● **Materials provided**:
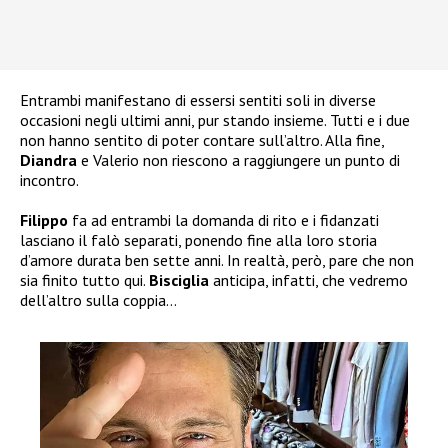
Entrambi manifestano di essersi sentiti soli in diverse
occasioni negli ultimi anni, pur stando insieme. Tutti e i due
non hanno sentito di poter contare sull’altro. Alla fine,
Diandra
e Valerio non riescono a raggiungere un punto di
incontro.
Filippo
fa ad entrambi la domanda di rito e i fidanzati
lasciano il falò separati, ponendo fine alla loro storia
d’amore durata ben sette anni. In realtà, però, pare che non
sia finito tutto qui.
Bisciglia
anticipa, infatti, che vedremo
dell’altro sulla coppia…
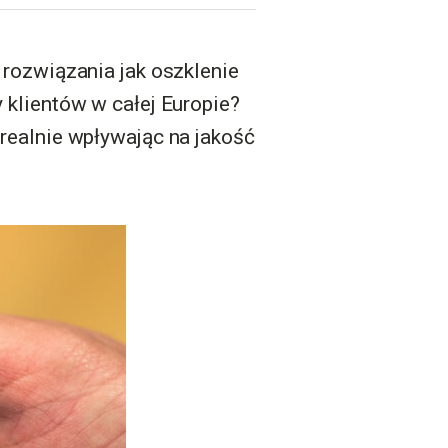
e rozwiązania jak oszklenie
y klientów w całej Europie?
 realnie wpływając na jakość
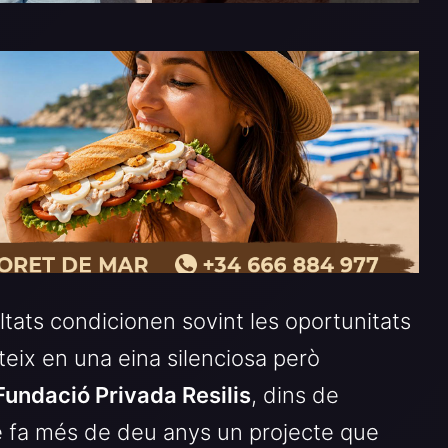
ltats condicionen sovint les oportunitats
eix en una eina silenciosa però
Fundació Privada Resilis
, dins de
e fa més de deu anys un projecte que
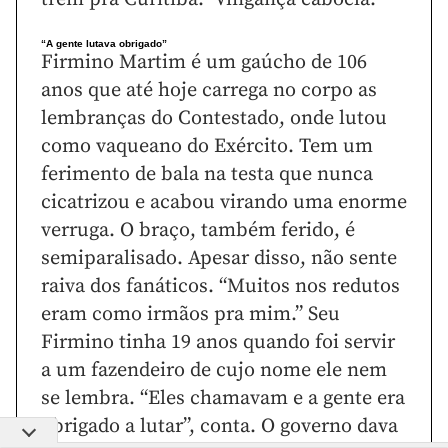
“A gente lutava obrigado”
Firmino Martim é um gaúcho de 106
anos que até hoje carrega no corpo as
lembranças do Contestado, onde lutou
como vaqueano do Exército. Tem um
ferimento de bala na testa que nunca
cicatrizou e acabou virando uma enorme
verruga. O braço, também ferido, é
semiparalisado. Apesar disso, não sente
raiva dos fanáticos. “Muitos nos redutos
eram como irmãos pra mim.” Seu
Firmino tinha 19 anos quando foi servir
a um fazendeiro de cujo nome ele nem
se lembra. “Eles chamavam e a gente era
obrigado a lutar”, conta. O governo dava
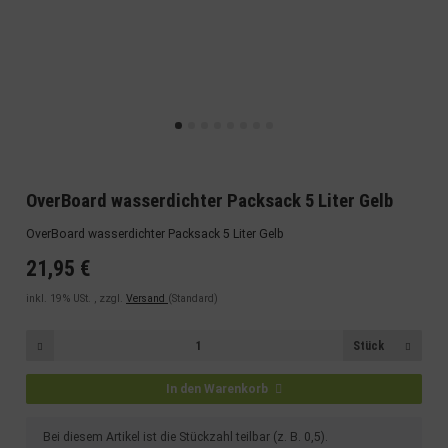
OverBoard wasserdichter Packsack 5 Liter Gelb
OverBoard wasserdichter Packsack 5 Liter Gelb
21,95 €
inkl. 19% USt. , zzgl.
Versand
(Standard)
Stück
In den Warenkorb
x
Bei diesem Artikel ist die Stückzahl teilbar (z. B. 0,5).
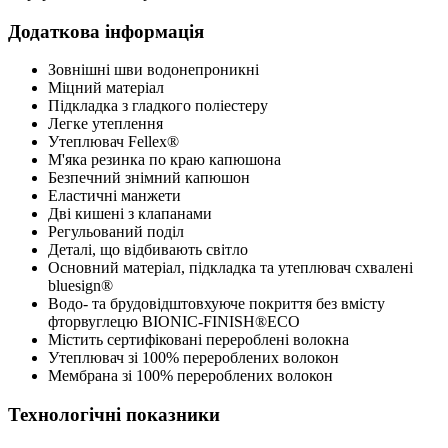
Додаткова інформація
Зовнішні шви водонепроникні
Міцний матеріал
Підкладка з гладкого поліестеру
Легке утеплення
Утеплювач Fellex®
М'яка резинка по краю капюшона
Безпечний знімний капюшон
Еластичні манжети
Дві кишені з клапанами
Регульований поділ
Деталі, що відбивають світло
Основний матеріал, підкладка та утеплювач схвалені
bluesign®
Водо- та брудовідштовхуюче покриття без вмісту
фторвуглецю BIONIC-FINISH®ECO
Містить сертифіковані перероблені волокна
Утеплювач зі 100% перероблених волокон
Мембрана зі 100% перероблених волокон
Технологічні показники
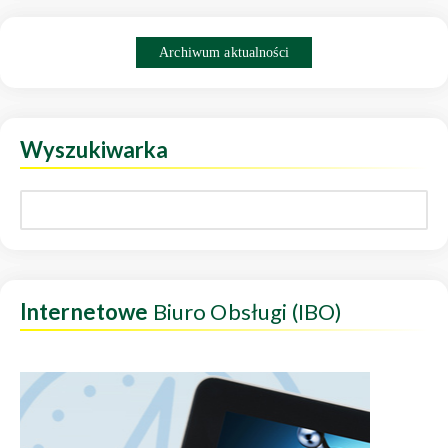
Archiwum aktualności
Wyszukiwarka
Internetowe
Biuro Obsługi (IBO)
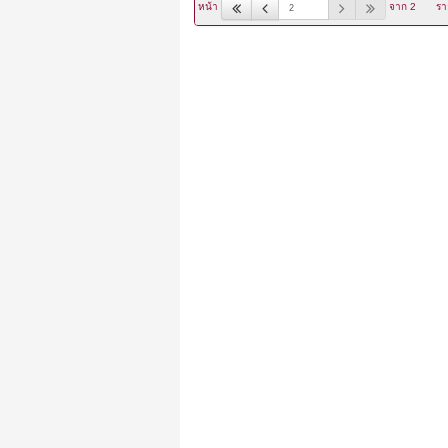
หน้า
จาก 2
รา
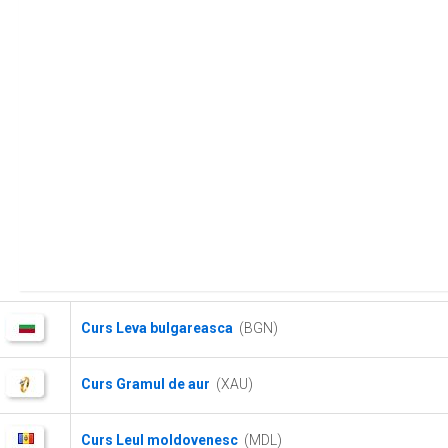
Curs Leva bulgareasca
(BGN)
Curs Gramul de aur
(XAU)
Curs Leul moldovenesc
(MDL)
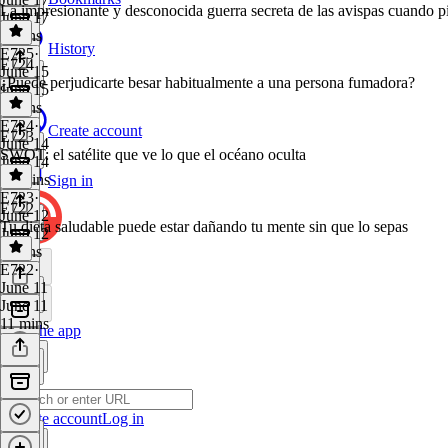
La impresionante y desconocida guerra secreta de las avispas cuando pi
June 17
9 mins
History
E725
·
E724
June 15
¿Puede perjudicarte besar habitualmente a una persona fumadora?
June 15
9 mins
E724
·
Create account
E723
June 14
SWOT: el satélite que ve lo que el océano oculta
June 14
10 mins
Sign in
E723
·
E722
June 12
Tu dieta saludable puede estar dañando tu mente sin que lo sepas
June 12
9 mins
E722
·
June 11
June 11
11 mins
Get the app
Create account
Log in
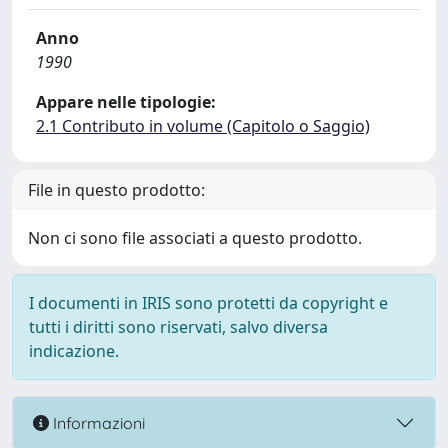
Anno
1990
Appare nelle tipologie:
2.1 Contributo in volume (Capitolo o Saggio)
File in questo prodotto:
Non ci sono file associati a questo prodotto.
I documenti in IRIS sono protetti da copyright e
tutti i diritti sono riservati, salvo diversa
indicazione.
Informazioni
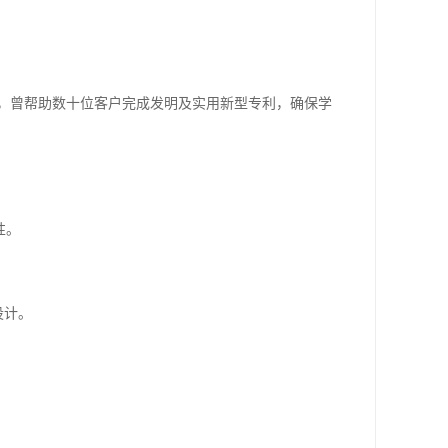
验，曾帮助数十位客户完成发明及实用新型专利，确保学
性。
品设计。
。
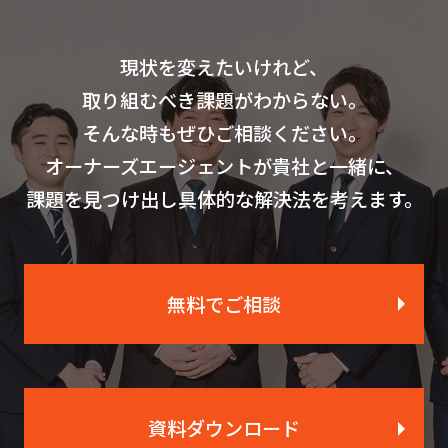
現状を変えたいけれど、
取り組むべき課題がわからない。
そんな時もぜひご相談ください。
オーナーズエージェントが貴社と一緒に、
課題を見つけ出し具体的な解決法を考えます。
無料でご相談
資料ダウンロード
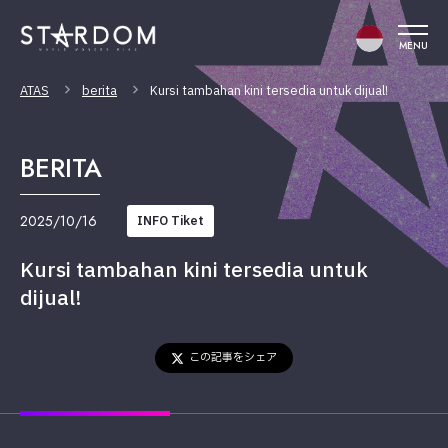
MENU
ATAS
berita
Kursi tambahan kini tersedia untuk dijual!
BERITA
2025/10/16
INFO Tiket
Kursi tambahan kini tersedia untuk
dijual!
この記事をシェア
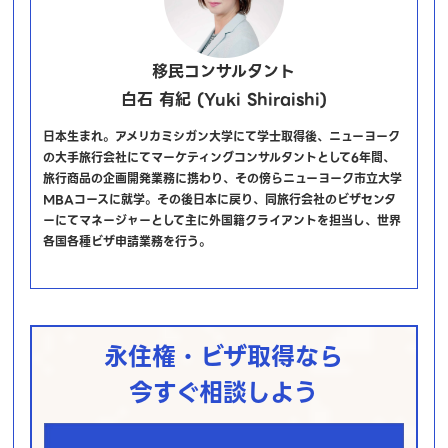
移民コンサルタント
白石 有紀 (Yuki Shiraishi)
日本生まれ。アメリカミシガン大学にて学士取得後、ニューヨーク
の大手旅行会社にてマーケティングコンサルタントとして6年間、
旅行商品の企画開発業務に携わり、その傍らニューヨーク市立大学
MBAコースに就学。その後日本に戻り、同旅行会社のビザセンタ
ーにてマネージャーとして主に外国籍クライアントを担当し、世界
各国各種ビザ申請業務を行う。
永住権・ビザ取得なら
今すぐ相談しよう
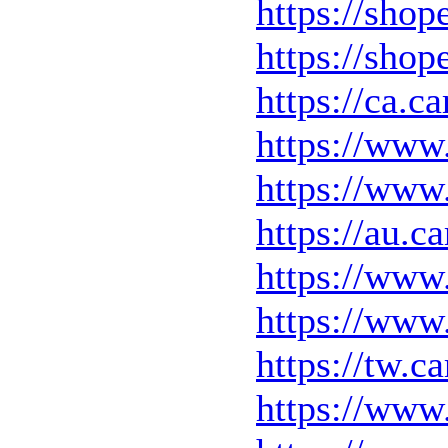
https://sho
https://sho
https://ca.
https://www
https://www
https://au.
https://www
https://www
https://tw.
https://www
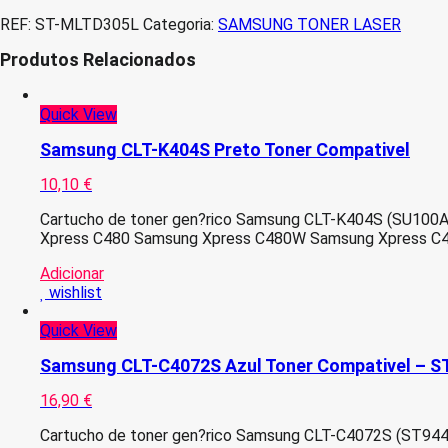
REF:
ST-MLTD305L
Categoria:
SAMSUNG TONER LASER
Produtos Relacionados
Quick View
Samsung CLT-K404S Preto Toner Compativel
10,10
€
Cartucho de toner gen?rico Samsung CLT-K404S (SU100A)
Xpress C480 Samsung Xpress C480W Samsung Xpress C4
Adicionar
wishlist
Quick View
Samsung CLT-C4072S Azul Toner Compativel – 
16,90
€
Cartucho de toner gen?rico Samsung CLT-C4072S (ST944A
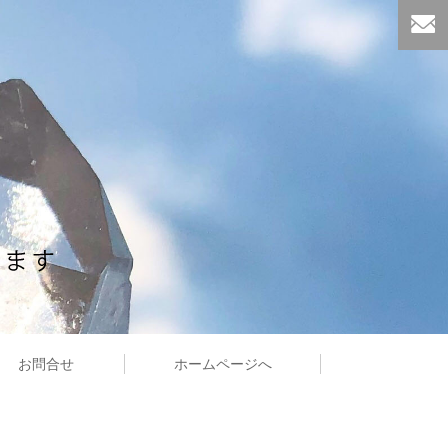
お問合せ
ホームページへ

● **Assignment**: Match on "fine" and copy out every line of the entries that contains it.

● **Solution**:
non hanno sentito di poter contare sull’altro. Alla fine,
lasciano il falò separati, ponendo fine alla loro storia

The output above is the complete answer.